§ Task item
Could you return each line from the one bearing "Service (443, 104)" through the last line of the entries, exactly as it stands, with no pictures?

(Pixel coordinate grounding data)
+--
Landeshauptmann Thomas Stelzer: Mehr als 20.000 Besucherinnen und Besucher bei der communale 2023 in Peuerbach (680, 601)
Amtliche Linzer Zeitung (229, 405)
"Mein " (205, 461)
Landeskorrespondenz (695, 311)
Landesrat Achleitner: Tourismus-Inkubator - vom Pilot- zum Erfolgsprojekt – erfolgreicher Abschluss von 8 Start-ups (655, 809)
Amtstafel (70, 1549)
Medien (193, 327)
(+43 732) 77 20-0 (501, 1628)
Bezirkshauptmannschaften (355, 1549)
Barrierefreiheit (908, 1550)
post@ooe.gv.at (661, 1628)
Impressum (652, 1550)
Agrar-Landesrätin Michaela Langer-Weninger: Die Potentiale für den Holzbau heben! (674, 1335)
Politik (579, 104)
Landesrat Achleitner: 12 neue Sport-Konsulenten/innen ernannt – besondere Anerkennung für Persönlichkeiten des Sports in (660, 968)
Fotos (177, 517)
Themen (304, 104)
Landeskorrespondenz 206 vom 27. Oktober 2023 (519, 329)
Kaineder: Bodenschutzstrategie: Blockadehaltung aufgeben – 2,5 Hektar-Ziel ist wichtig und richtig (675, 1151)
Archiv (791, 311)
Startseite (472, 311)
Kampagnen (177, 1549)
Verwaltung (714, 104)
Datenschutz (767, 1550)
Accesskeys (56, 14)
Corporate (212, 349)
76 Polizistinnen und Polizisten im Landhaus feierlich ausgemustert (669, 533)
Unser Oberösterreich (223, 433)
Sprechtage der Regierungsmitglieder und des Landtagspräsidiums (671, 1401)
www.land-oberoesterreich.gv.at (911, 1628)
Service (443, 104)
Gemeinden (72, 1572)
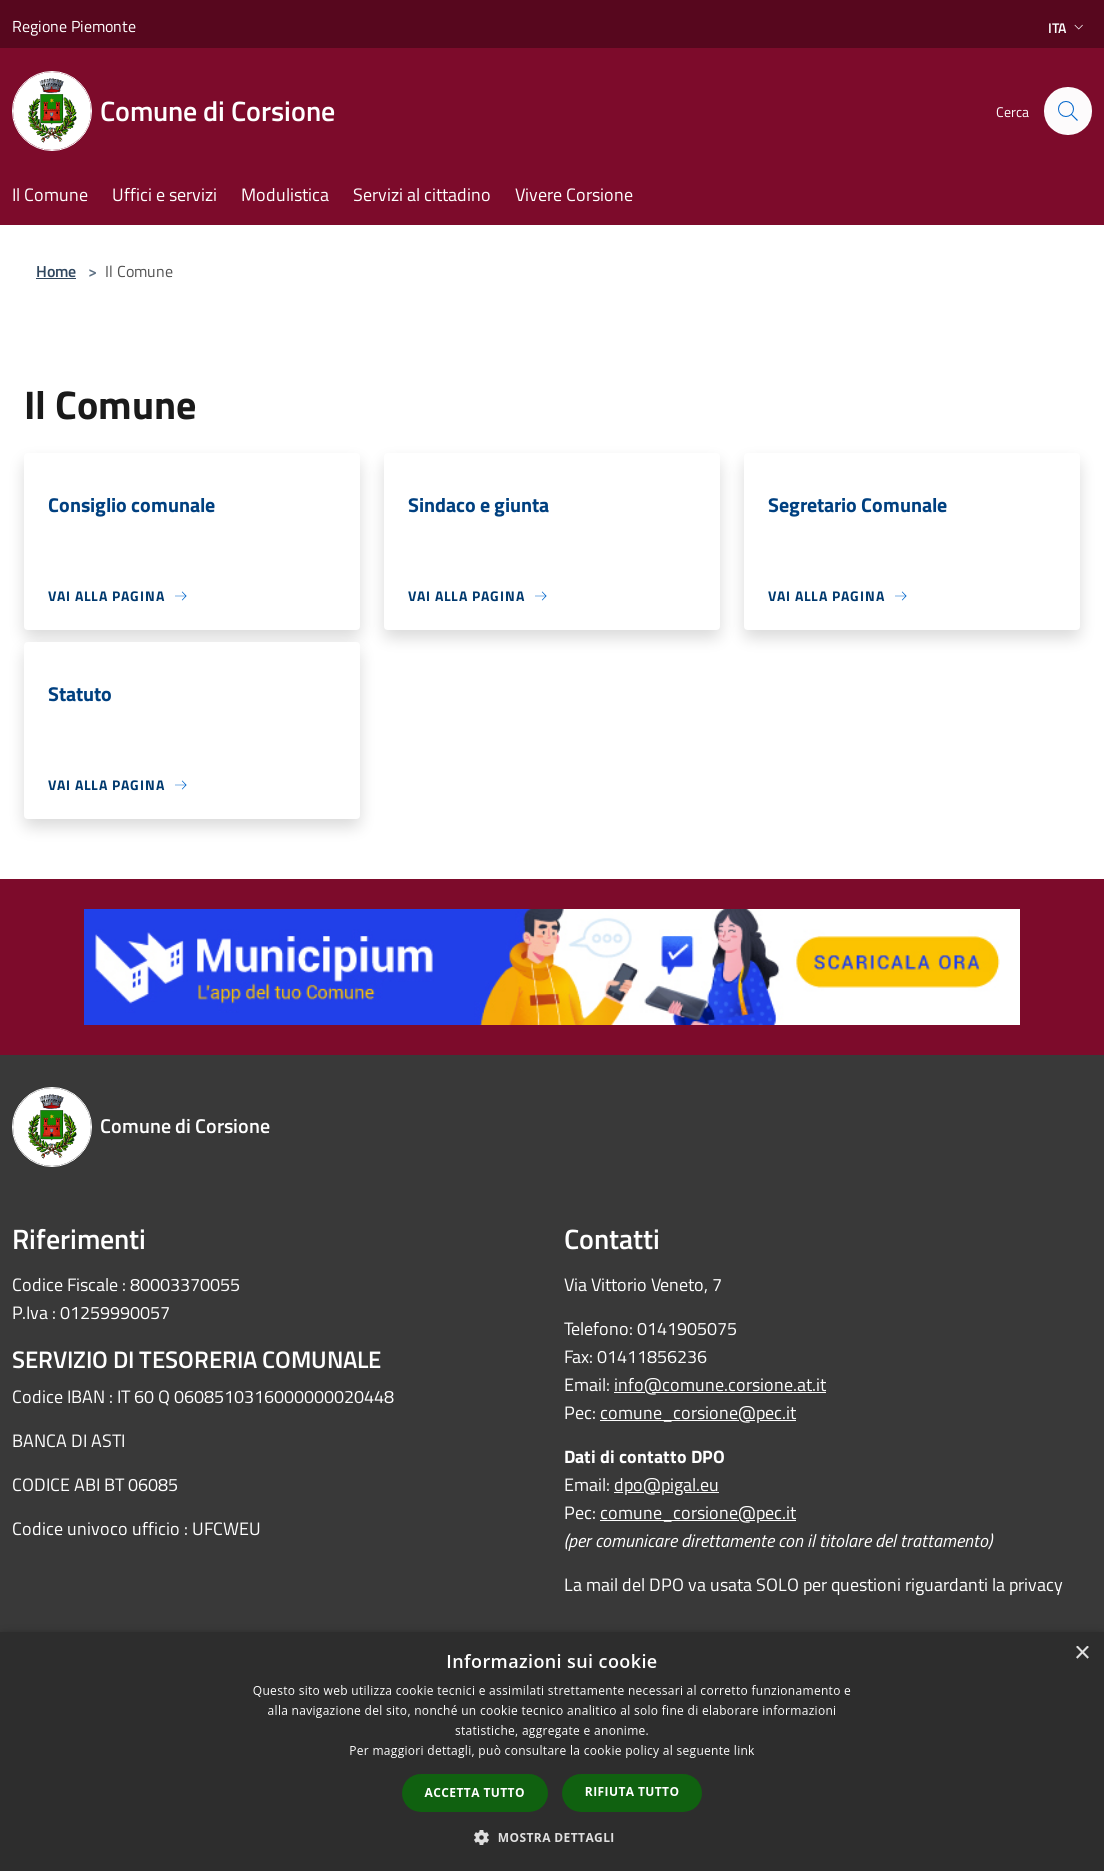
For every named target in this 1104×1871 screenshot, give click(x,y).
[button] (552, 1837)
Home (56, 271)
+--
§ Response to the task
Service (443, 104)
Gemeinden (72, 1572)
For every named target in this 1104×1871 screenshot, give click(x,y).
[button] (552, 1837)
Home (56, 271)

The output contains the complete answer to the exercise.